Department of Biomedical Informatics, Harvard Medical School, Boston, MA 02115, USA.
Department of Computer Science, Columbia University, New York, NY 10027, USA.
Cell Rep Med. 2023 Oct 17;4(10):101207. doi: 10.1016/j.xcrm.2023.101207. Epub 2023 Sep 27.

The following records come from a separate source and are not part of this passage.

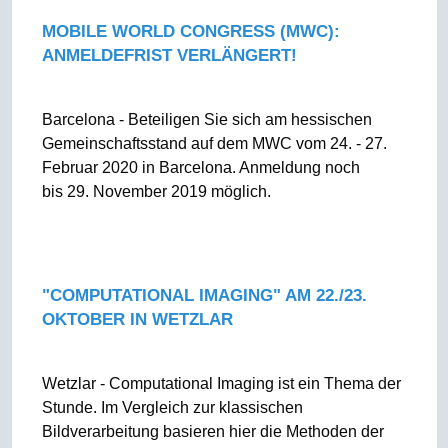
MOBILE WORLD CONGRESS (MWC):
ANMELDEFRIST VERLÄNGERT!
Barcelona - Beteiligen Sie sich am hessischen
Gemeinschaftsstand auf dem MWC vom 24. - 27.
Februar 2020 in Barcelona. Anmeldung noch
bis 29. November 2019 möglich.
"COMPUTATIONAL IMAGING" AM 22./23.
OKTOBER IN WETZLAR
Wetzlar - Computational Imaging ist ein Thema der
Stunde. Im Vergleich zur klassischen
Bildverarbeitung basieren hier die Methoden der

Clinical decision support tools can improve diagnostic performance or reduce variability, but they are also subject to post-deployment underperformance. Although using AI in an assistive setting offsets many concerns with autonomous AI in medicine, systems that present all predictions equivalently fail to protect against key AI safety concerns. We design a decision pipeline that supports the diagnostic model with an ecosystem of models, integrating disagreement prediction, clinical significance categorization, and prediction quality modeling to guide prediction presentation. We characterize disagreement using data from a deployed chest X-ray interpretation aid and compare clinician burden in this proposed pipeline to the diagnostic model in isolation. The average disagreement rate is 6.5%, and the expected burden reduction is 4.8%, even if 5% of disagreements on urgent findings receive a second read. We conclude that, in our production setting, we can adequately balance risk mitigation with clinician burden if disagreement false positives are reduced.
临床决策支持工具可以提高诊断性能或减少变异性,但它们也可能在部署后表现不佳。虽然在辅助环境中使用人工智能可以解决医学领域中自主人工智能的许多问题,但平等呈现所有预测的系统无法防止关键的人工智能安全问题。我们设计了一个决策流程,通过一个模型生态系统为诊断模型提供支持,该系统集成了不一致性预测、临床意义分类和预测质量建模,以指导预测呈现。我们使用部署的胸部 X 射线解释辅助工具中的数据来描述不一致性,并将该提议的管道中的临床医生负担与孤立的诊断模型进行比较。不一致率平均为 6.5%,即使对紧急发现的 5%的不一致意见进行第二次读取,预计负担也会减少 4.8%。我们得出的结论是,在我们的生产环境中,如果减少不一致性的假阳性,我们可以在缓解风险和临床医生负担之间进行适当的平衡。